Page 3 of 5   <       >

'This Is the Destiny of Girls'

On the desolate salt pans of western India, as in much of the developing world, poverty and long-standing social customs bar many girls from attending school.

Jyotsna's brother Bharat, 13, bounced out of bed in a house that has everything Jyotsna's hut does not: electricity, a television, plenty of water, cousins dropping by.

After filling up on steaming tea and warm millet bread his grandmother served him, Bharat dressed in a spotless blue-checked shirt and blue pants and ran out the door into a dirt street filled with rickshaws and a buzz of laughter and life.

It was 7 a.m. and time to go to the Kharaghoda public school, just across the road.

When the bell rang in the courtyard, Bharat and others lined up to sing the national anthem. One boy beat a drum, two others clashed cymbals. Hands at their sides, the students stood in front of a picture of Saraswati, the Hindu goddess of knowledge. There were 60 boys and 30 girls.
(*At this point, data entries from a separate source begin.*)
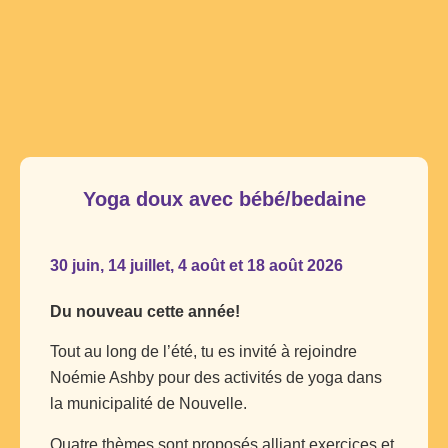
Yoga doux avec bébé/bedaine
30 juin, 14 juillet, 4 août et 18 août 2026
Du nouveau cette année!
Tout au long de l’été, tu es invité à rejoindre
Noémie Ashby pour des activités de yoga dans
la municipalité de Nouvelle.
Quatre thèmes sont proposés alliant exercices et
A 10-year-old girl named Hiral straggled in late, holding the hands of her brother and sister, ages 3 and 5. They would sit beside her all day in class, a practice teachers allow to encourage girls to come to school even when their parents make them babysit.

Bharat had no such distractions.

At 8 a.m. sharp, with his thick black hair combed neatly and his eyes bright and eager, he sat near the window in Classroom 4 reading about how India won its independence in 1947.

His room, in a century-old building that was once a jail, ached for paint. It is not that anyone here has much, human rights advocates say, but rather that what little there is so often goes to boys.

In Bharat's class there were 21 boys and nine girls. The male teacher -- many elementary school teachers in India are male -- spoke near a poster with pictures of 24 Indian leaders. With the exception of Indira Gandhi, all were men.

The teacher, Surendra Zala, lectured about British colonial rule. Speaking in the local Gujarati language, he told his students it was important to learn English, "because you need it to be connected to the world and the Internet."

Bharat listened intently, neatly jotting down notes. His cotton book bag bulged with 29 workbooks and notepads. History is his favorite subject, and Mahatma Gandhi is his hero because he "won independence peacefully," he said later.

Geometry was next, and then recess, when Bharat stopped drawing rectangles and ran toward a wobbly aluminum slide in the dusty schoolyard.